Po przejęciu Virgin Mobile przez Play, największym operatorem wirtualnym w Polsce, który nie jest powiązany z żadnym operatorem, jest Mobile Vikings. Do tej pory jednak nie wiedzieliśmy ilu Wikingów korzysta z sieci. Uzyskanie tej informacji okazało się znacznie prostsze niż myślałem.
Mobile Vikings ma 46 tys. klientów
Liczba klientów Mobile Vikings do tej pory pozostawała tajemnicą. Właściciel sieci nie wysyła sprawozdań do KRS, a ostatni raport finansowy pochodzi z 2017 roku. W końcu nie jest to spółka giełdowa, więc nie musi chwalić się swoimi wynikami podobnie jak robią to Orange, czy T-Mobile.
Czytaj też: Play przejmuje Virgin Mobile. Jest zgoda UOKiK
Okazuje się, że aby uzyskać dane o liczbie klientów wystarczyło… zapytać. I tak wiemy, że obecnie z oferty Mobile Vikings korzysta 46 tys. klientów, którzy posiadają ponad 56 tys. kart SIM.
Mobile Vikings raczej nie jest największym MVNO, ale…
Patrząc w raporty UKE dotyczące przenoszenia numerów komórkowych łatwo jest się domyślić, że po przejęciu Virgin Mobile przez Play największym MVNO może być Premium Mobile. Sieć informowała o 100 tys. klientów jeszcze w 2018 roku. Premium Mobile jest obecnie jednak mocno związane z Cyfrowym Polsatem, który inwestuje w rozwój operatora. Imperium Zygmunta Solorza nie chce przejąć w całości Premium Mobile, bo zależy mu na utrzymaniu niskich kosztów działalności i możliwie najniższych cen ofert.
Dlatego też jeśli mówimy o operatorze niezależnym od dużego gracza na rynku, Mobile Vikings powinni być liderem. 46 tys. klientów to nie jest dużo, szczególnie w obliczu milionowych baz klientów największych sieci. Ale jak na wirtualnego operatora niezależnego to bardzo solidny wynik.

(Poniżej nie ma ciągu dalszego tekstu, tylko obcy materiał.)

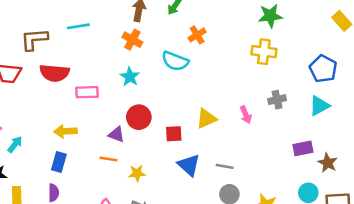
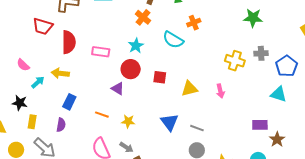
yellow cross: (264, 52) -> (235, 61), moved
red semicircle: (54, 73) -> (69, 42), moved, turned -105
gray cross: (277, 100) -> (261, 53), moved
cyan triangle: (319, 106) -> (279, 94), turned 36
red circle: (139, 117) -> (131, 69), moved
yellow arrow: (65, 131) -> (60, 73), moved
red square: (174, 134) -> (160, 77), moved
orange line: (108, 159) -> (102, 115), moved

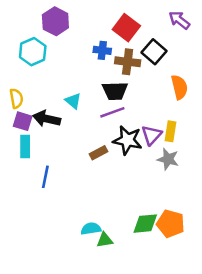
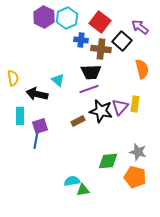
purple arrow: (179, 20) -> (140, 27), moved
cyan hexagon: (33, 52) -> (67, 18), moved
purple square: (23, 121) -> (40, 126), moved, turned -35
gray star: (168, 159) -> (138, 152), moved
green diamond: (145, 224) -> (108, 161), moved

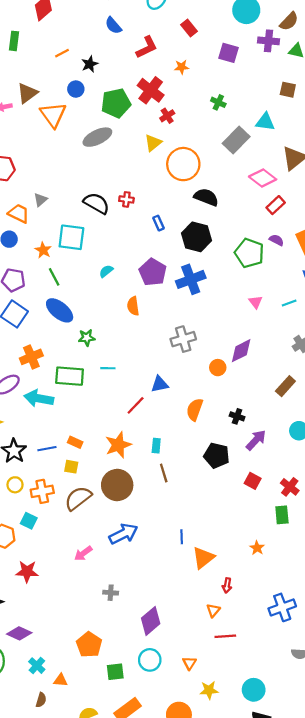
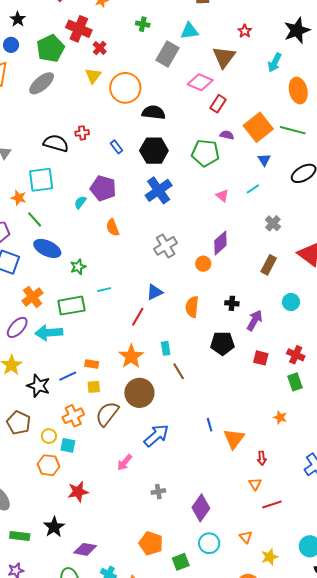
purple pentagon: (153, 272) -> (103, 188), moved
yellow circle: (15, 485) -> (49, 436), moved

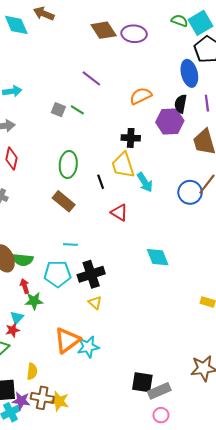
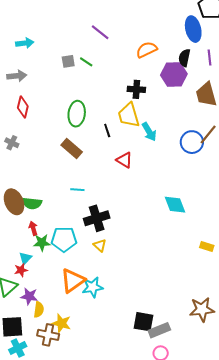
gray square: (58, 110) -> (68, 61), turned -32
cyan diamond: (158, 257) -> (175, 205), moved
cyan pentagon: (57, 274) -> (64, 239), moved
purple star: (21, 401) -> (29, 296), moved
yellow star: (59, 401) -> (61, 323), moved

A skoro interes się spina, bo operator działa w Polsce niezmiennie od 2013 roku i nie widać żeby miał zamiar się gdzieś wybierać, to czego chcieć więcej? Można by powiedzieć, że satysfakcji klientów, ale badania prowadzone przez operatora pokazują, że Wikingowie są bardzo zadowoleni ze swojego operatora. Szczególnie z kontaktów z Biurem Obsługi.